Menutut R Biernacki, industrialisasi mulanya adalah dengan transfer tenaga kerja besar-besaran yang semula dari pertanian menuju pabrik-pabrik dengan banyak peralatan sebagai modal mereka.

Produktivitas mereka akan menjadi seimbang dengan permintaan barang. Bahkan lapangan kerja pun menjadi berkembang dan meningkat pesat.

Saat ini, di Indonesia pemerintah berupaya memberikan perhatian kepada para pelaku industri agar tetap dapat meningkatkan kinerja mereka kala pandemi. Salah satu usaha pemerintah adalah dengan memberikan stimulus dan kebijakan yang memenuhi kebutuhan pelaku usaha.

Salah satunya adalah dengan melakukan bermacam upaya strategis oleh Kementrian Perindustrian untuk meningkatkan daya saing industri. Konsistensi sumbangsih industri di tahun 2020 telah mencapai 17,89% yang terbukti dari capaian investasi dan ekspor.

Data yang ada menyebutkan bahwa di tahun 2020, ekspor mencapai USD 131, 13 miliar. Sentra industri telah menyumbangkan 80,3% dari total ekspor nasional. Bahkan nilai investasi industri juga meningkat.

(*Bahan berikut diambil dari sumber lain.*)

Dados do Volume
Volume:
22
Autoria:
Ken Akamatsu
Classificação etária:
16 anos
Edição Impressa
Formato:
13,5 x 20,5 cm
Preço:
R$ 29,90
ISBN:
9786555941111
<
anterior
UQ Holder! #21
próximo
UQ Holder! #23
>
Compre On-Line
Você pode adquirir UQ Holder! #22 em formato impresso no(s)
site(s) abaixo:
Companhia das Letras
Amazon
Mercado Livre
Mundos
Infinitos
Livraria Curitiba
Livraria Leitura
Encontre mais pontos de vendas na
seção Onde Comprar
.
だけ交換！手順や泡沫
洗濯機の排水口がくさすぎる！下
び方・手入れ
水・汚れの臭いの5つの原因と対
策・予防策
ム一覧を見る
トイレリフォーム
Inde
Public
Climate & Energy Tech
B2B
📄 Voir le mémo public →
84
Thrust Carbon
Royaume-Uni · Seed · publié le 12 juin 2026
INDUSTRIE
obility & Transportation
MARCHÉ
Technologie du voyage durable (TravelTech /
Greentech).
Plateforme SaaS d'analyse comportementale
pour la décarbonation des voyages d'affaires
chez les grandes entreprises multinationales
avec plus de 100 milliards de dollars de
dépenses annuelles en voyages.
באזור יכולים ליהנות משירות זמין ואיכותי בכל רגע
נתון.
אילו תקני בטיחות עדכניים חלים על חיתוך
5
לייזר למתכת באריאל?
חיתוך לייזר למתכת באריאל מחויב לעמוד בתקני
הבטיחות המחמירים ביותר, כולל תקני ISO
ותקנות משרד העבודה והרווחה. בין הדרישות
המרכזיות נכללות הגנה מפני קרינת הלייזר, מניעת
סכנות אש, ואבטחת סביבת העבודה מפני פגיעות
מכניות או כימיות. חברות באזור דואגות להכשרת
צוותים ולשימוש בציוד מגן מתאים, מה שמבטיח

Untuk memacu industri tanah air pemerintah juga berusaha memfasilitasi pembangunan yang ada di kawasan industri. Terdapat 128kawasan industri yang telah memiliki Izin Usaha Kawasan Industri. Mereka juga telah beroperasi walaupun 38 lainnya masih dalam tahap konstruksi.

Sebagian besar kawasan industri berada di luar Pulau Jawa.  Lanjut di Sumatera, Kalimantan, Madura, Jawa, Sulawesi, dan Maluku. Sisanya ada di Papua dan Nusa Tenggara. Kementrian Perindustrian juga dengan aktif membantu percepatan kawasan industri halal.

Hal ini telah tercatat dalam Peraturan Menteri Perindustrian Nomor 17 tahun 2020. Isinya mencakup Tata Cara Memperoleh Surat Keterangan dalam Rangka Pembentukan Kawasan Industri Halal.

Penerapan peta jalan Making Indonesia akan membantu untuk mendongkrak daya saing industri nasional. Dalam program ini pemerintah memfokuskan pada pengembangan tujuh sektor industri. Mereka akan mengimplementasikan teknologi digital saat proses produksi berlangsung. Gunanya adalah agar lebih kompetitif dan efisien.

Apa saja tujuh sektor itu? Mereka adalah kimia, makanan dan minuman, otomotif, tekstil dan pakaian, farmasi, elektronik, dan alat kesehatan. Hal itu karena seluruh sektor ini mampu memberikan lebih dari 60% kepada PDB nasional. Jadi harapannya Indonesia akan masuk dalam 10 besar negara dengan ekonomi terkuat di tahun 2030.

Pemerintah berupaya melakukan penerapan teknologi industri 4.0 dalam hal ini dan juga menginisiasi pembangunan Pusat Inovasi dan Pengembangan SDM Industri 4.0. Program e-Smart IKM juga muncul untuk Industri Kecil Menengah.

Untuk menarik investasi global dan memperluas pasar ekspor, Kemenprin telah mendorong Indonesia untuk masuk dalam partner country Hannover Messe 2021.  Ini merupakan momentum untuk mendorong manufaktur dan pembangunan infrastruktur digital yang ada di Indonesia.

Harapan lainnya adalah agar terjadi percepatan digitalisasi lintas sektor. Indonesia dan komunitas manufaktur global dapat mendorong terjadinya pemulihan ekonomi setelah pandemi Covid 19. Tidak berhenti sampai disitu, pemerintah juga meluncurkan program substitusi impor sebanyak 35% di tahun depan.

Pelaksanaannya akan simultan juga mendorong pendalaman industri hingga peningkatan investasi.   Ke depannya sektor industri harus mampu memperluas pasar ekspor utamanya pasar nontradisional.

Mereka akan ekspor ke Asia Selatan, Afrika, hingga Eropa Timur. Percepatan penyelesaian perundingan juga menjaid target pemerintah seperti dengan Uni Eropa, Korea, dan Australia.

Semoga saja sentra industri di Indonesia semakin berkembang sehingga taraf hidup rakyat menjadi lebih baik.